When the Dutch disease met the French connection: Oil, macroeconomics and forests in Gabon

Type Book
Title When the Dutch disease met the French connection: Oil, macroeconomics and forests in Gabon
Author(s)
Publication (Day/Month/Year) 2003
Publisher CIFOR, Bogor, Indonesia
URL http://www.cifor.org/publications/pdf_files/Books/Macroeconomics.pdf
Abstract
Gabon is not a common representative of Sub-Saharan Africa. The country has
been called the ‘African Emirates’—the ultimate rentier state depending heavily
on a single wealth-generating export commodity: oil.

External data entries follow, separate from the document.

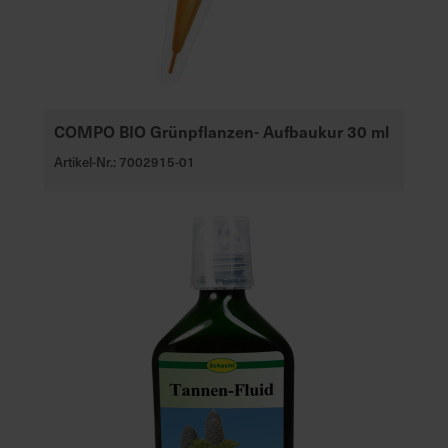
COMPO BIO Grünpflanzen- Aufbaukur 30 ml
Artikel-Nr.: 7002915-01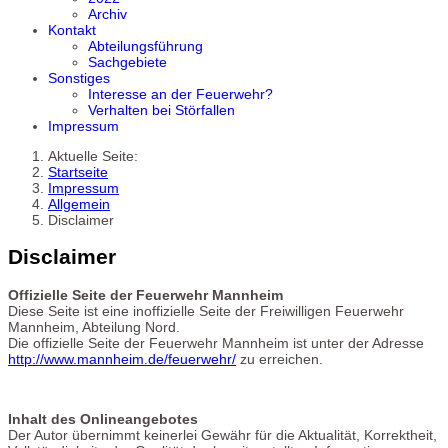
Archiv
Kontakt
Abteilungsführung
Sachgebiete
Sonstiges
Interesse an der Feuerwehr?
Verhalten bei Störfallen
Impressum
Aktuelle Seite:
Startseite
Impressum
Allgemein
Disclaimer
Disclaimer
Offizielle Seite der Feuerwehr Mannheim
Diese Seite ist eine inoffizielle Seite der Freiwilligen Feuerwehr
Mannheim, Abteilung Nord.
Die offizielle Seite der Feuerwehr Mannheim ist unter der Adresse
http://www.mannheim.de/feuerwehr/
zu erreichen.
Inhalt des Onlineangebotes
Der Autor übernimmt keinerlei Gewähr für die Aktualität, Korrektheit,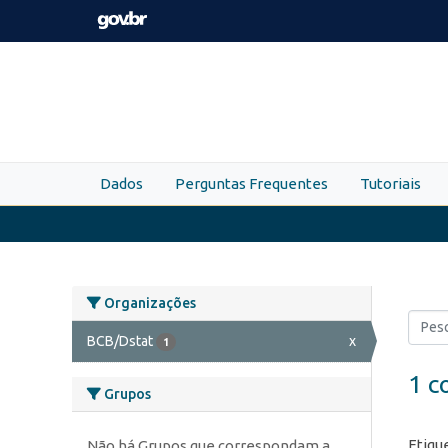
Skip to main content
Dados
Perguntas Frequentes
Tutoriais
Organizações
BCB/Dstat
x
1
1 c
Grupos
Etiqu
Não há Grupos que correspondam a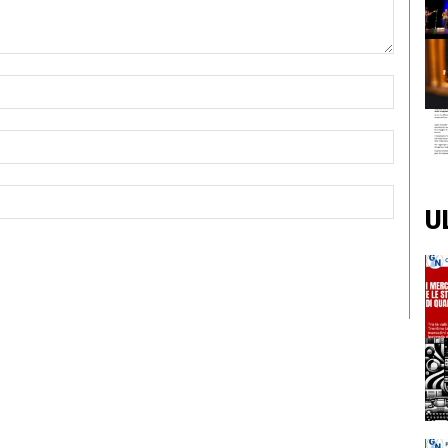
Nome:*
Email:*
Sito
U
Web: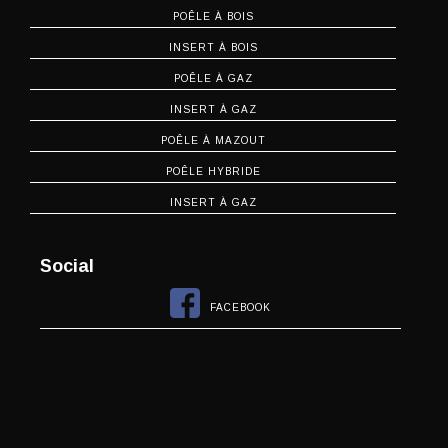
POÊLE À BOIS
INSERT À BOIS
POÊLE À GAZ
INSERT À GAZ
POÊLE À MAZOUT
POÊLE HYBRIDE
INSERT À GAZ
Social
FACEBOOK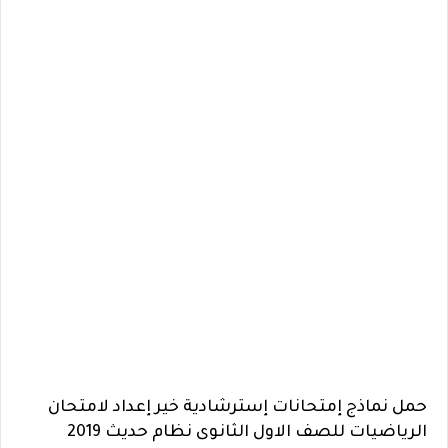
حمل نماذج إمتحانات إسترشادية خير إعداد لامتحان
الرياضيات للصف الاول الثانوى نظام حديث 2019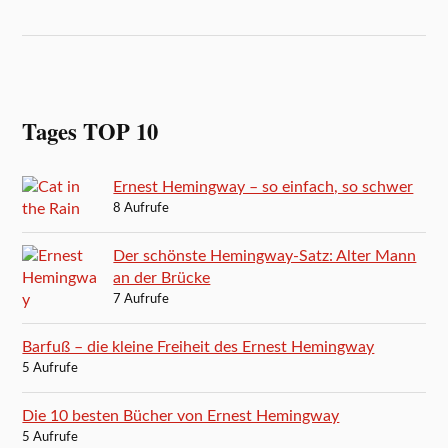
Tages TOP 10
Ernest Hemingway – so einfach, so schwer
8 Aufrufe
Der schönste Hemingway-Satz: Alter Mann
an der Brücke
7 Aufrufe
Barfuß – die kleine Freiheit des Ernest Hemingway
5 Aufrufe
Die 10 besten Bücher von Ernest Hemingway
5 Aufrufe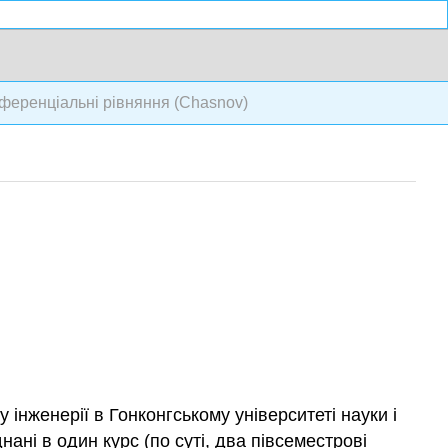
ференціальні рівняння (Chasnov)
інженерії в Гонконгському університеті науки і
ані в один курс (по суті, два півсеместрові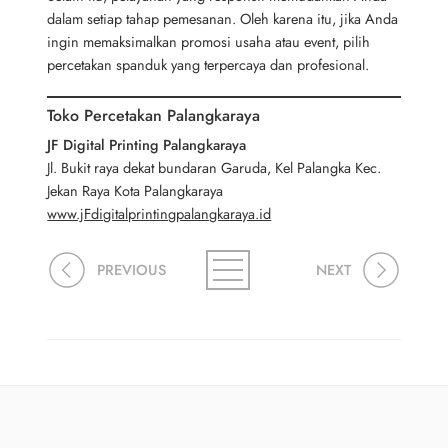
dalam setiap tahap pemesanan. Oleh karena itu, jika Anda
ingin memaksimalkan promosi usaha atau event, pilih
percetakan spanduk yang terpercaya dan profesional.
Toko Percetakan Palangkaraya
JF Digital Printing Palangkaraya
Jl. Bukit raya dekat bundaran Garuda, Kel Palangka Kec.
Jekan Raya Kota Palangkaraya
www.jFdigitalprintingpalangkaraya.id
PREVIOUS
NEXT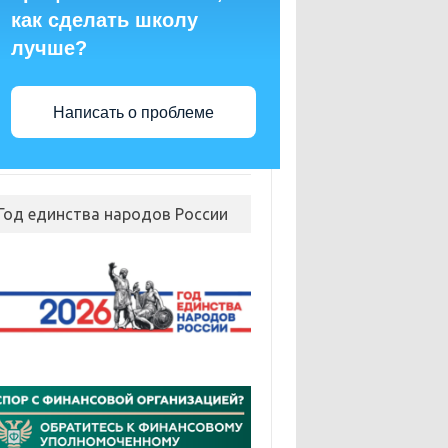
как сделать школу
лучше?
Написать о проблеме
Год единства народов России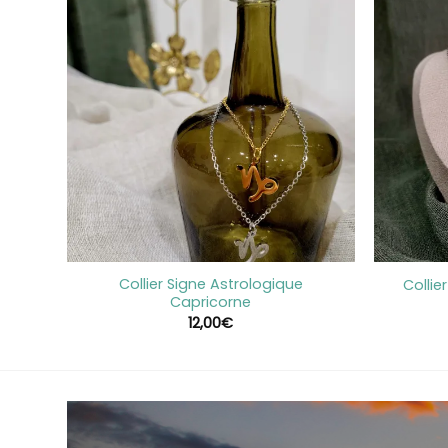
+
+
Collier Signe Astrologique
au
Collie
Capricorne
12,00
€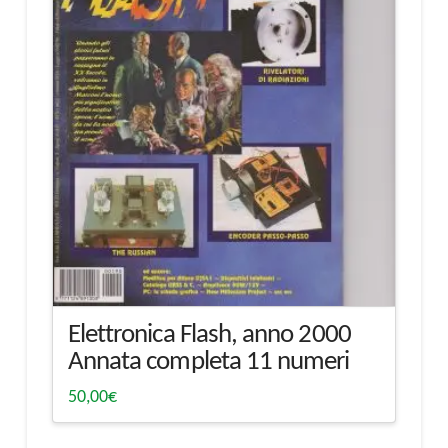
Elettronica Flash, anno 2000
Annata completa 11 numeri
50,00
€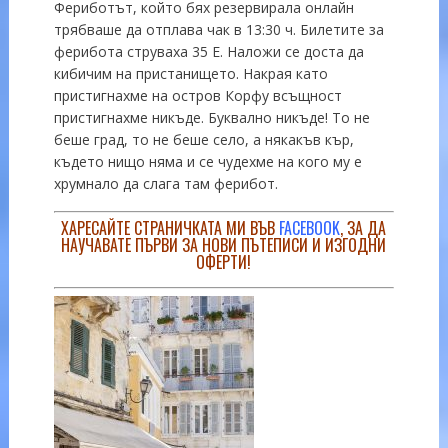
Фериботът, който бях резервирала онлайн
трябваше да отплава чак в 13:30 ч. Билетите за
ферибота струваха 35 Е. Наложи се доста да
кибичим на пристанището. Накрая като
пристигнахме на остров Корфу всъщност
пристигнахме никъде. Буквално никъде! То не
беше град, то не беше село, а някакъв кър,
където нищо няма и се чудехме на кого му е
хрумнало да слага там ферибот.
ХАРЕСАЙТЕ СТРАНИЧКАТА МИ ВЪВ
FACEBOOK
, ЗА ДА
НАУЧАВАТЕ ПЪРВИ ЗА НОВИ ПЪТЕПИСИ И ИЗГОДНИ
ОФЕРТИ!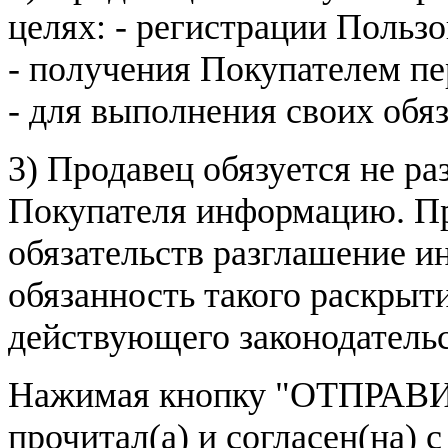
целях: - регистрации Пользо
- получения Покупателем п
- для выполнения своих обя
3) Продавец обязуется не р
Покупателя информацию. Пр
обязательств разглашение и
обязанность такого раскрыт
действующего законодатель
Нажимая кнопку
"ОТПРАВИ
прочитал(а) и согласен(на)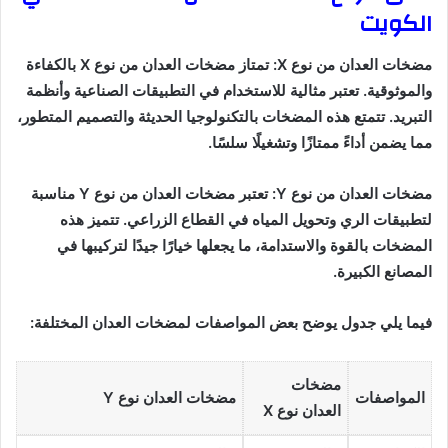
الكويت
مضخات العدان من نوع X: تمتاز مضخات العدان من نوع X بالكفاءة
والموثوقية. تعتبر مثالية للاستخدام في التطبيقات الصناعية وأنظمة
التبريد. تتمتع هذه المضخات بالتكنولوجيا الحديثة والتصميم المتطور،
مما يضمن أداءً ممتازًا وتشغيلًا سلسًا.
مضخات العدان من نوع Y: تعتبر مضخات العدان من نوع Y مناسبة
لتطبيقات الري وتحويل المياه في القطاع الزراعي. تتميز هذه
المضخات بالقوة والاستدامة، ما يجعلها خيارًا جيدًا لتركيبها في
المصانع الكبيرة.
فيما يلي جدول يوضح بعض المواصفات لمضخات العدان المختلفة:
مضخات
المواصفات
مضخات العدان نوع Y
العدان نوع X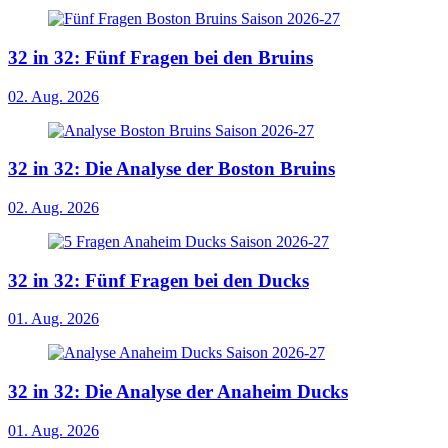
32 in 32: Fünf Fragen bei den Bruins
02. Aug. 2026
32 in 32: Die Analyse der Boston Bruins
02. Aug. 2026
32 in 32: Fünf Fragen bei den Ducks
01. Aug. 2026
32 in 32: Die Analyse der Anaheim Ducks
01. Aug. 2026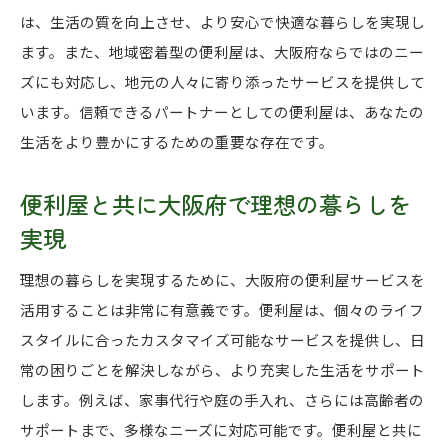
は、生活の質を向上させ、より安心で快適な暮らしを実現し
ます。また、地域密着型の便利屋は、大阪府ならではのニー
ズにも対応し、地元の人々に寄り添ったサービスを提供して
います。信頼できるパートナーとしての便利屋は、あなたの
生活をより豊かにするための重要な存在です。
便利屋と共に大阪府で理想の暮らしを
実現
理想の暮らしを実現するために、大阪府の便利屋サービスを
活用することは非常に有意義です。便利屋は、個々のライフ
スタイルに合ったカスタマイズ可能なサービスを提供し、日
常の困りごとを解決しながら、より充実した生活をサポート
します。例えば、家事代行や庭の手入れ、さらには高齢者の
サポートまで、多様なニーズに対応可能です。便利屋と共に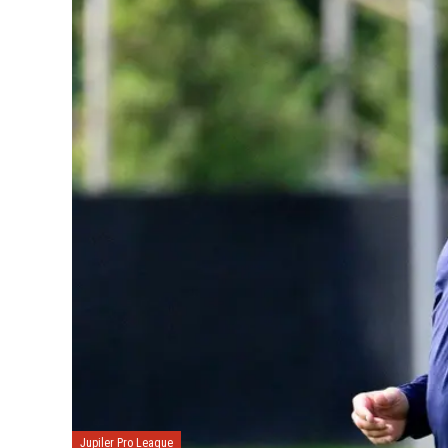
Jupiler Pro League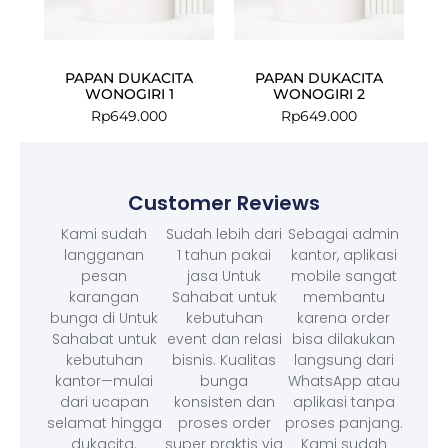
PAPAN DUKACITA
PAPAN DUKACITA
WONOGIRI 1
WONOGIRI 2
Rp
649.000
Rp
649.000
Customer Reviews
Kami sudah
Sudah lebih dari
Sebagai admin
langganan
1 tahun pakai
kantor, aplikasi
pesan
jasa Untuk
mobile sangat
karangan
Sahabat untuk
membantu
bunga di Untuk
kebutuhan
karena order
Sahabat untuk
event dan relasi
bisa dilakukan
kebutuhan
bisnis. Kualitas
langsung dari
kantor—mulai
bunga
WhatsApp atau
dari ucapan
konsisten dan
aplikasi tanpa
selamat hingga
proses order
proses panjang.
dukacita.
super praktis via
Kami sudah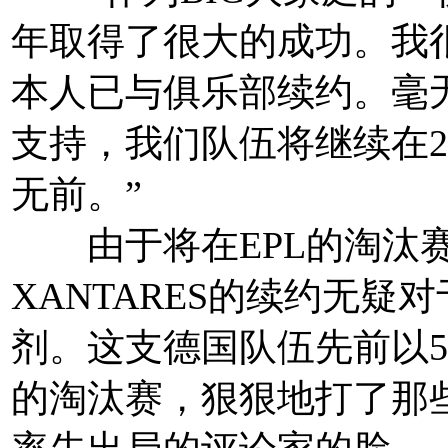
年取得了很大的成功。我
本人已与俱乐部续约。毫
支持，我们队伍将继续在2
无前。”
由于将在EPL的淘汰赛上对
XANTARES的续约无疑
剂。这支德国队伍先前以5-2
的淘汰赛，狠狠地打了那些笑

Where most of Sub-Saharan
Africa over the last two decades has suffered from low and stagnating incomes,
chronic balance of payment problems and foreign exchange shortages, high per
capita oil revenues have been the key to make Gabon a rich country. At more than
US$6000, per capita income was in 1998 more than four times that of neighbouring
Cameroon. Petroleum exports have totally dominated and transformed Gabon’s
economy over the last three decades. Throughout the history of Gabon, other rentgenerating
extractive sectors have also been important, such as manganese,
uranium and, notably, the export of timber, mainly okoumé (Aucoumea klaineana),
a valuable timber species. Yet, none of these commodities has generated rents
that are comparable to oil. This richness in extractive resources, distributed among
the small population of around 1 million, has implied that agriculture has remained
underdeveloped. A traditional hunting-gathering culture of a forest-dwelling people
has transformed into a society harvesting natural resource rents, where agriculture
(as other types of commodity production) has remained underdeveloped.